* **Task to carry out**: Everything in the listing below should be written out again exactly, except the pictures.

* **Data shown**:
-=-=-

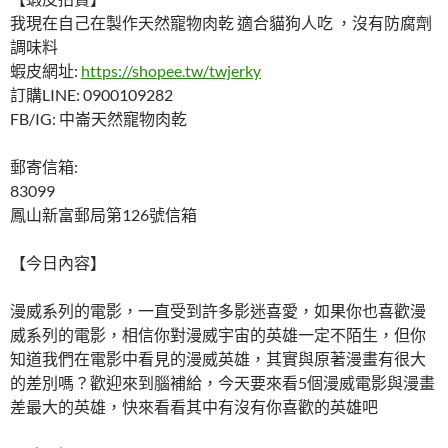
我現在自己在製作天然寵物肉乾 適合貓狗人吃 ，沒有防腐劑
調味料
蝦皮網址:
https://shopee.tw/twjerky
訂購LINE: 0900109282
FB/IG: 中崙天然寵物肉乾
郵寄信箱:
83099
鳳山新富郵局第126號信箱
【今日內容】
漫威系列的電影，一直受到許多影迷喜愛，如果你也喜歡漫
威系列的電影，相信你對漫威宇宙的英雄一定不陌生，但你
知道我們在電影中看見的漫威英雄，其實與原著漫畫有很大
的差別嗎？歡迎來到腦補給，今天要來看5個漫威電影與漫畫
差最大的英雄，快來看看其中有沒有你喜歡的英雄吧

-=-=-

* **Output for this exercise**:
我現在自己在製作天然寵物肉乾 適合貓狗人吃 ，沒有防腐劑
調味料
蝦皮網址:
https://shopee.tw/twjerky
訂購LINE: 0900109282
FB/IG: 中崙天然寵物肉乾
郵寄信箱:
83099
鳳山新富郵局第126號信箱
【今日內容】
漫威系列的電影，一直受到許多影迷喜愛，如果你也喜歡漫
威系列的電影，相信你對漫威宇宙的英雄一定不陌生，但你
知道我們在電影中看見的漫威英雄，其實與原著漫畫有很大
的差別嗎？歡迎來到腦補給，今天要來看5個漫威電影與漫畫
差最大的英雄，快來看看其中有沒有你喜歡的英雄吧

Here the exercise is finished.